Some Structural Flaws

Where I’m still a little personally conflicted, however, are in the endings themselves, how to achieve them, and the story’s overall structure as a mystery. Because you spend more time with Felix (which makes narrative sense), the question to answer ends up being “did Grayson do this” versus “who did this.” None of this deduction even happens until right before the twist of the ending unfolds. So instead of feeling like pieces you’ve put together over the course of the game, it’s a snap decision made after a single accusation.
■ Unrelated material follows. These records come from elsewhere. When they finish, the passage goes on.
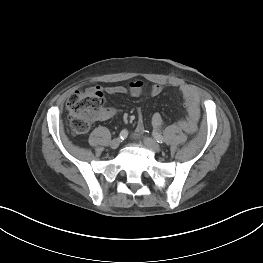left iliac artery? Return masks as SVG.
I'll return each instance as SVG.
<instances>
[{
    "label": "left iliac artery",
    "mask_w": 263,
    "mask_h": 263,
    "mask_svg": "<svg viewBox=\"0 0 263 263\" xmlns=\"http://www.w3.org/2000/svg\"><path fill=\"white\" fill-rule=\"evenodd\" d=\"M152 135L158 143L164 142L163 136L161 134H159L158 132H153Z\"/></svg>",
    "instance_id": "44dca946"
}]
</instances>
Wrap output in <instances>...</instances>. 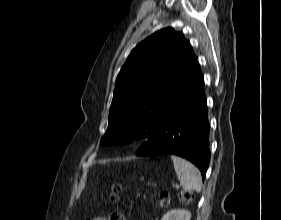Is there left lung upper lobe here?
Returning a JSON list of instances; mask_svg holds the SVG:
<instances>
[{"label": "left lung upper lobe", "mask_w": 281, "mask_h": 220, "mask_svg": "<svg viewBox=\"0 0 281 220\" xmlns=\"http://www.w3.org/2000/svg\"><path fill=\"white\" fill-rule=\"evenodd\" d=\"M199 67L189 41L173 28L162 29L139 43L117 76L101 144L152 139Z\"/></svg>", "instance_id": "obj_1"}]
</instances>
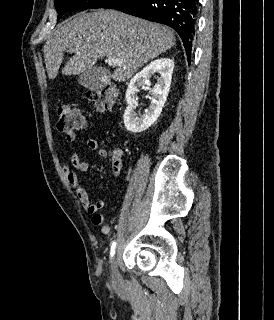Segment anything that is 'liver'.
Here are the masks:
<instances>
[{
    "label": "liver",
    "instance_id": "obj_1",
    "mask_svg": "<svg viewBox=\"0 0 274 320\" xmlns=\"http://www.w3.org/2000/svg\"><path fill=\"white\" fill-rule=\"evenodd\" d=\"M175 36L167 26L147 22L116 10L80 12L64 20L43 48L49 80L56 78L64 54H74L62 74L78 76L92 70L98 58L122 62L112 76L126 82L144 64L175 46Z\"/></svg>",
    "mask_w": 274,
    "mask_h": 320
}]
</instances>
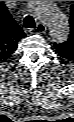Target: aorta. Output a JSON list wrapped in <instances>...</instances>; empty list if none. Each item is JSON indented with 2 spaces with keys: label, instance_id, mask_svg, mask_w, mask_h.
Here are the masks:
<instances>
[{
  "label": "aorta",
  "instance_id": "obj_1",
  "mask_svg": "<svg viewBox=\"0 0 74 122\" xmlns=\"http://www.w3.org/2000/svg\"><path fill=\"white\" fill-rule=\"evenodd\" d=\"M28 9L47 26L53 42L61 44L67 41L69 20L54 1H29Z\"/></svg>",
  "mask_w": 74,
  "mask_h": 122
}]
</instances>
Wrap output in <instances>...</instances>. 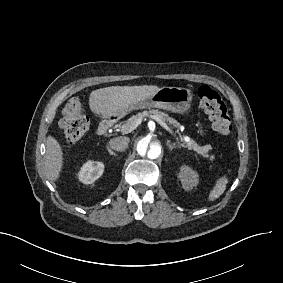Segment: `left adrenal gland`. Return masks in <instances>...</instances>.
Here are the masks:
<instances>
[{
    "mask_svg": "<svg viewBox=\"0 0 283 283\" xmlns=\"http://www.w3.org/2000/svg\"><path fill=\"white\" fill-rule=\"evenodd\" d=\"M166 144L169 146V150L172 151L173 149L177 148L176 144H172L170 140H167ZM180 148V147H178Z\"/></svg>",
    "mask_w": 283,
    "mask_h": 283,
    "instance_id": "obj_1",
    "label": "left adrenal gland"
}]
</instances>
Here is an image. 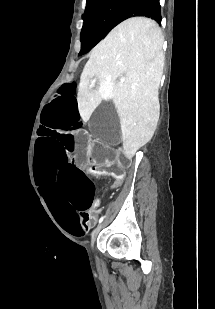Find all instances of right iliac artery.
Masks as SVG:
<instances>
[{"mask_svg": "<svg viewBox=\"0 0 215 309\" xmlns=\"http://www.w3.org/2000/svg\"><path fill=\"white\" fill-rule=\"evenodd\" d=\"M104 219V216L100 218L99 223H101Z\"/></svg>", "mask_w": 215, "mask_h": 309, "instance_id": "1", "label": "right iliac artery"}]
</instances>
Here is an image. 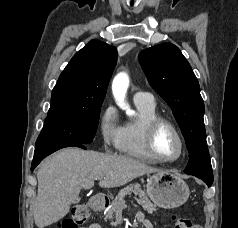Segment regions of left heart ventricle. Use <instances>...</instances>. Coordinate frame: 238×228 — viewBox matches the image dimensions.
<instances>
[{
    "mask_svg": "<svg viewBox=\"0 0 238 228\" xmlns=\"http://www.w3.org/2000/svg\"><path fill=\"white\" fill-rule=\"evenodd\" d=\"M155 147L158 154L163 158H174L179 153V144L171 130L166 127L158 133Z\"/></svg>",
    "mask_w": 238,
    "mask_h": 228,
    "instance_id": "obj_1",
    "label": "left heart ventricle"
}]
</instances>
I also had to use their provided guide for the “true ending” because I couldn’t figure out how to get it. Reading the walkthrough, I had followed the spirit of the guide, but because on subsequent playthroughs I didn’t explore everything again, that ending didn’t trigger. That’s just a minor annoyance, but it also feels a bit like a symptom of a weird choice logic that you just kind of have to muddle through. It’s, again, a lack of feeling that you “solved it” versus “let’s do this this time and see what happens.” These two things combined leave a slight feeling of disconnect between the choices you make and what actually happens, like you’re not quite in control. This could be a really excellent feeling to establish if it was embraced more, but as it unfolds in-game feels like an overlooked flaw, if just a small one.

The endings are also really depressing. Of the eight, one is a “true” ending where you personally get out totally unscathed, and it’s still really sad. Personal preference plays into whether this is an appealing thing or not. However, the way the true ending resolved feels a little disingenuous to the very nature of trauma recovery. Nick was involved in a horrible thing, then relived said horrible thing while going through something even worse, and yet he’s suddenly able to start working through it. There’s definitely room for optimism in that ending and the game as a whole, but I’m not sold on what they did being the way to do it.

An Overall Excellent Experience

Despite any minor writing grievances, the overall game is fantastic, only elevated by a wonderful score and excellent sound design. Everything comes together to create a unique approach to some old concepts and really force you, as a player, to think about how you interact with your own thoughts and the monsters of the world.

Up All Night is available for free on itch.io.